• RECORDS FOR THIS TASK

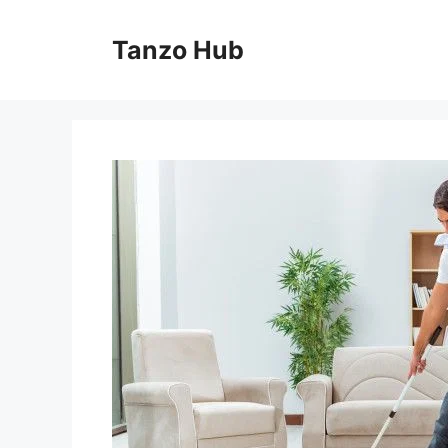
Skip
to
Tanzo Hub
content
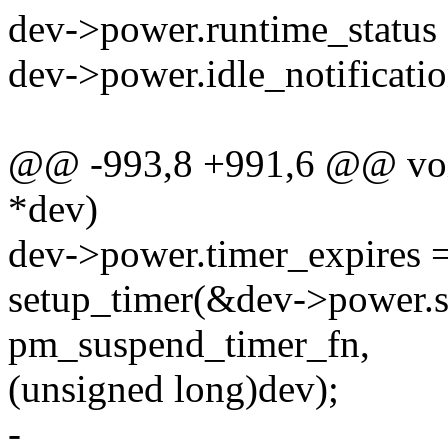
dev->power.runtime_sta
dev->power.idle_notificatio
@@ -993,8 +991,6 @@ void
*dev)
dev->power.timer_expires =
setup_timer(&dev->power.s
pm_suspend_timer_fn,
(unsigned long)dev);
-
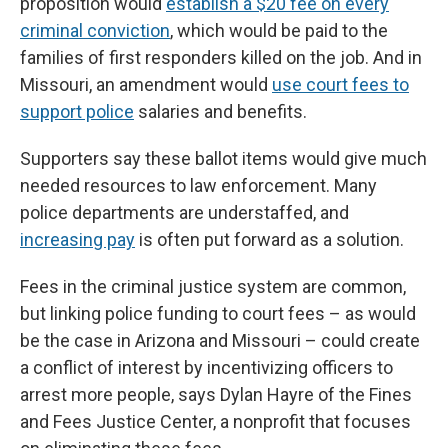
proposition would
establish a $20 fee on every
criminal conviction
, which would be paid to the
families of first responders killed on the job. And in
Missouri, an amendment would
use court fees to
support police
salaries and benefits.
Supporters say these ballot items would give much
needed resources to law enforcement. Many
police departments are understaffed, and
increasing pay
is often put forward as a solution.
Fees in the criminal justice system are common,
but linking police funding to court fees – as would
be the case in Arizona and Missouri – could create
a conflict of interest by incentivizing officers to
arrest more people, says Dylan Hayre of the Fines
and Fees Justice Center, a nonprofit that focuses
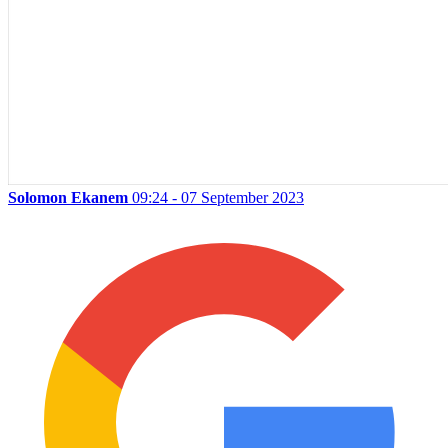
Solomon Ekanem
09:24 - 07 September 2023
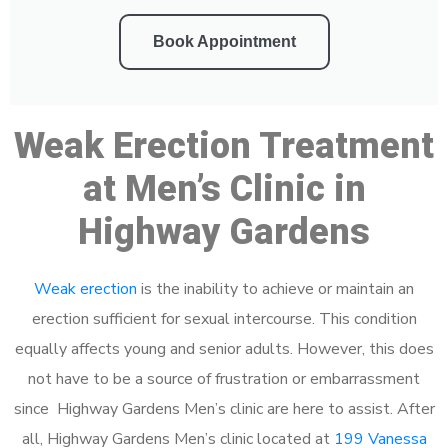
Book Appointment
Weak Erection Treatment
at Men’s Clinic in
Highway Gardens
Weak erection
is the inability to achieve or maintain an
erection sufficient for sexual intercourse. This condition
equally affects young and senior adults. However, this does
not have to be a source of frustration or embarrassment
since Highway Gardens Men’s clinic are here to assist. After
all, Highway Gardens Men’s clinic located at
199 Vanessa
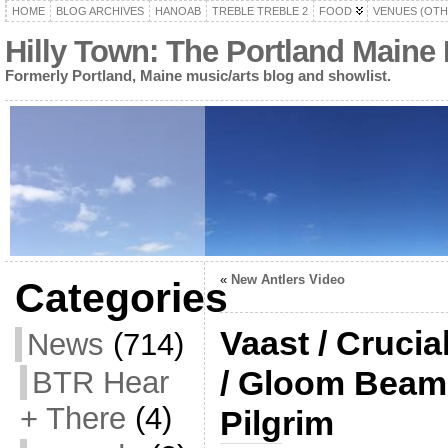
HOME
BLOG ARCHIVES
HANOAB
TREBLE TREBLE 2
FOOD
VENUES (OTH
Hilly Town: The Portland Maine
Formerly Portland, Maine music/arts blog and showlist.
«
New Antlers Video
Categories
Vaast / Crucia
News
(714)
/ Gloom Beam 
BTR Hear
+ There
(4)
Pilgrim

• TASK DESCRIPTION
Exactly retype each record above, dropping images.

• TASK RESPONSE
Skip
to
Tanzo Hub
content
dev->power.runtime_sta
dev->power.idle_notificatio
@@ -993,8 +991,6 @@ void
*dev)
dev->power.timer_expires =
setup_timer(&dev->power.s
pm_suspend_timer_fn,
(unsigned long)dev);
-
proposition would
establish a $20 fee on every
criminal conviction
, which would be paid to the
families of first responders killed on the job. And in
Missouri, an amendment would
use court fees to
support police
salaries and benefits.
Supporters say these ballot items would give much
needed resources to law enforcement. Many
police departments are understaffed, and
increasing pay
is often put forward as a solution.
Fees in the criminal justice system are common,
but linking police funding to court fees – as would
be the case in Arizona and Missouri – could create
a conflict of interest by incentivizing officers to
arrest more people, says Dylan Hayre of the Fines
and Fees Justice Center, a nonprofit that focuses
Solomon Ekanem
09:24 - 07 September 2023
Book Appointment
Weak Erection Treatment
at Men’s Clinic in
Highway Gardens
Weak erection
is the inability to achieve or maintain an
erection sufficient for sexual intercourse. This condition
equally affects young and senior adults. However, this does
not have to be a source of frustration or embarrassment
since Highway Gardens Men’s clinic are here to assist. After
all, Highway Gardens Men’s clinic located at
199 Vanessa
HOME
BLOG ARCHIVES
HANOAB
TREBLE TREBLE 2
FOOD
VENUES (OTH
Hilly Town: The Portland Maine
Formerly Portland, Maine music/arts blog and showlist.
«
New Antlers Video
Categories
Vaast / Crucia
News
(714)
/ Gloom Beam 
BTR Hear
+ There
(4)
Pilgrim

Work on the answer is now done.